Les salariés produisent la valeur, leur travail n’est pas un coût

M. Gallois a rendu son rapport. Fin connaisseur de l’industrie, il traite du seul coût salarial.

La compétitivité renvoie au temps de production. Augmenter ou baisser le prix du travail ne change en rien celui-ci!

Il le sait et pointera les enjeux de modernisation de l’outil industriel, les relations industrie/recherche, donneurs d’ordres/sous-traitants, la formation, la fiscalité, le crédit.

Mais toute ressource utilisée a le prix d’un précédent effort de travail. Au-delà des précautions de langage, l’approche par les coûts attaque toujours, en dernier ressort, le coût du scientifique élaborant de nouvelles connaissances ; celui du mineur extrayant la matière première.

Cette approche ne résout en rien le problème de l’efficacité productive.

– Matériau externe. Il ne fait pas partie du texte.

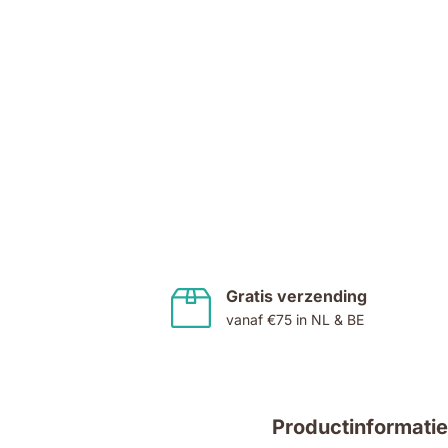
Ga
naar
het
begin
van
de
Gratis verzending
afbeeldingen-
vanaf €75 in NL & BE
gallerij
Productinformatie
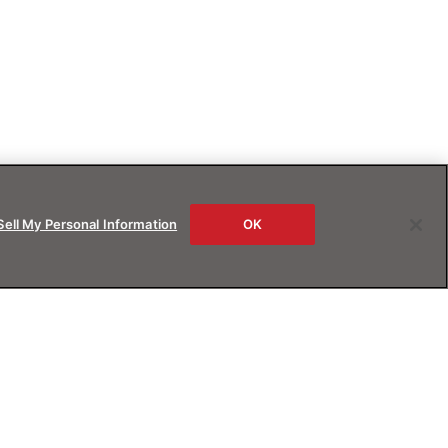
Sell My Personal Information
OK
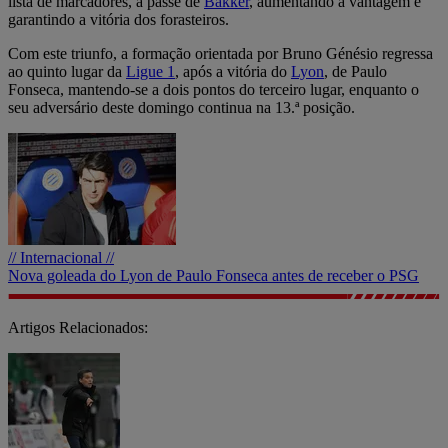
lista de marcadores, a passe de
Bakker
, aumentando a vantagem e
garantindo a vitória dos forasteiros.
Com este triunfo, a formação orientada por Bruno Génésio regressa
ao quinto lugar da
Ligue 1
, após a vitória do
Lyon
, de Paulo
Fonseca, mantendo-se a dois pontos do terceiro lugar, enquanto o
seu adversário deste domingo continua na 13.ª posição.
// Internacional //
Nova goleada do Lyon de Paulo Fonseca antes de receber o PSG
Artigos Relacionados:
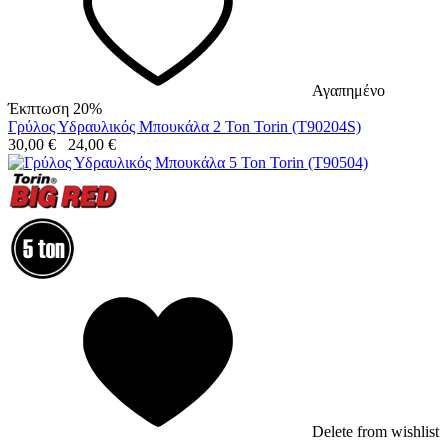
Αγαπημένο
Έκπτωση 20%
Γρύλος Υδραυλικός Μπουκάλα 2 Ton Torin (T90204S)
30,00
€
24,00
€
Delete from wishlist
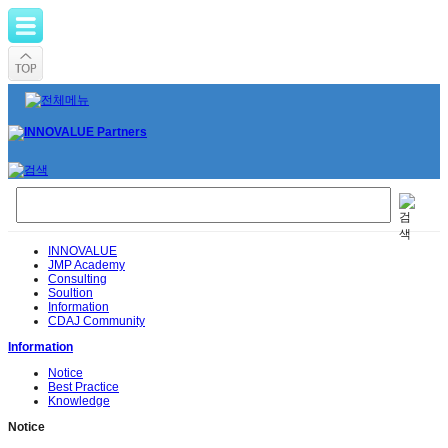
INNOVALUE
JMP Academy
Consulting
Soultion
Information
CDAJ Community
Information
Notice
Best Practice
Knowledge
Notice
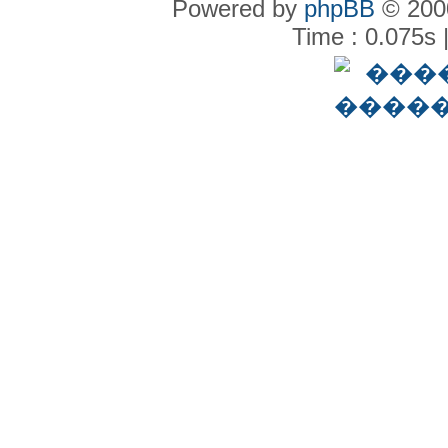
Powered by
phpBB
© 2000
Time : 0.075s 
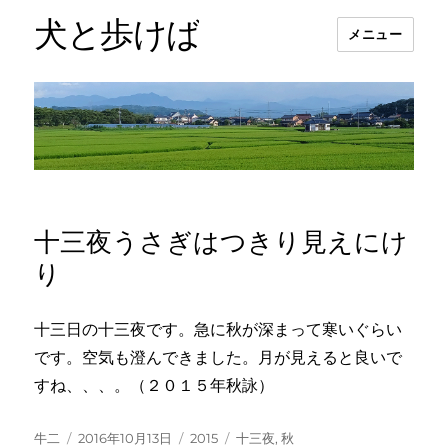
犬と歩けば
メニュー
十三夜うさぎはつきり見えにけ
り
十三日の十三夜です。急に秋が深まって寒いぐらい
です。空気も澄んできました。月が見えると良いで
すね、、、。（２０１５年秋詠）
投
投
カ
タ
牛二
2016年10月13日
2015
十三夜
,
秋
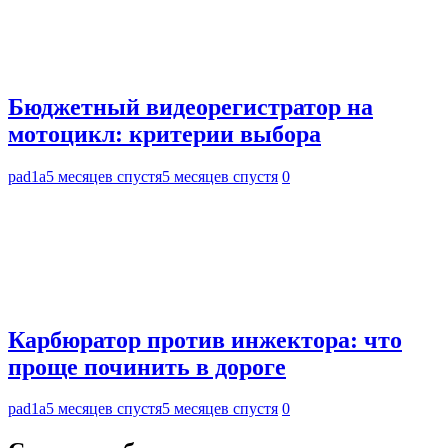
Бюджетный видеорегистратор на
мотоцикл: критерии выбора
pad1a
5 месяцев спустя
5 месяцев спустя
0
Карбюратор против инжектора: что
проще починить в дороге
pad1a
5 месяцев спустя
5 месяцев спустя
0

La recherche française a été mise à mal par les réformes de Sarkozy. Partout le travail souffre des méthodes de management. Dans les filières, les acteurs ne coopèrent pas assez. Le dépôt de brevet devient une fin en soi et débouche insuffisamment sur l’investissement productif. Le gouvernement tourne le dos à ces défis.

Il articule redressement productif, rapport sur les coûts du travail, modification du Smic et abandon progressif des cotisations sociales ! Le problème du Smic, c’est trente ans d’austérité et de stagnation du salaire moyen ouvrier sur lequel il est indexé. Entre inflation et coups de pouce, le wagon rattrape la locomotive !

Après sa fiscalisation, la protection sociale restera un coût pour le Medef. Il est temps pour le gouvernement de regarder en face la réalité du prix de la force de travail !

De 1960 à 2007, la masse salariale a été multipliée par 4,54. Le salaire superbrut par tête (avec cotisations patronales) par 3,26. La progression moindre du salaire superbrut par tête révèle donc une baisse de 29 % du prix de la force de travail individuelle contradictoirement au progrès des qualifications, de la productivité et de la réduction du temps de travail.

Les gains de productivité font baisser le prix des marchandises induisant une baisse invisible du prix de la force de travail avec, éventuellement, une amélioration de la vie du salariés L’insidieuse contrepartie est un partage des richesses de plus en plus inégal, une masse de plus en plus grande de salariés en attente de travail, de plus en plus de profits à valoriser dans de nouvelles productions, le développement du système financier pour y parvenir, et… la crise.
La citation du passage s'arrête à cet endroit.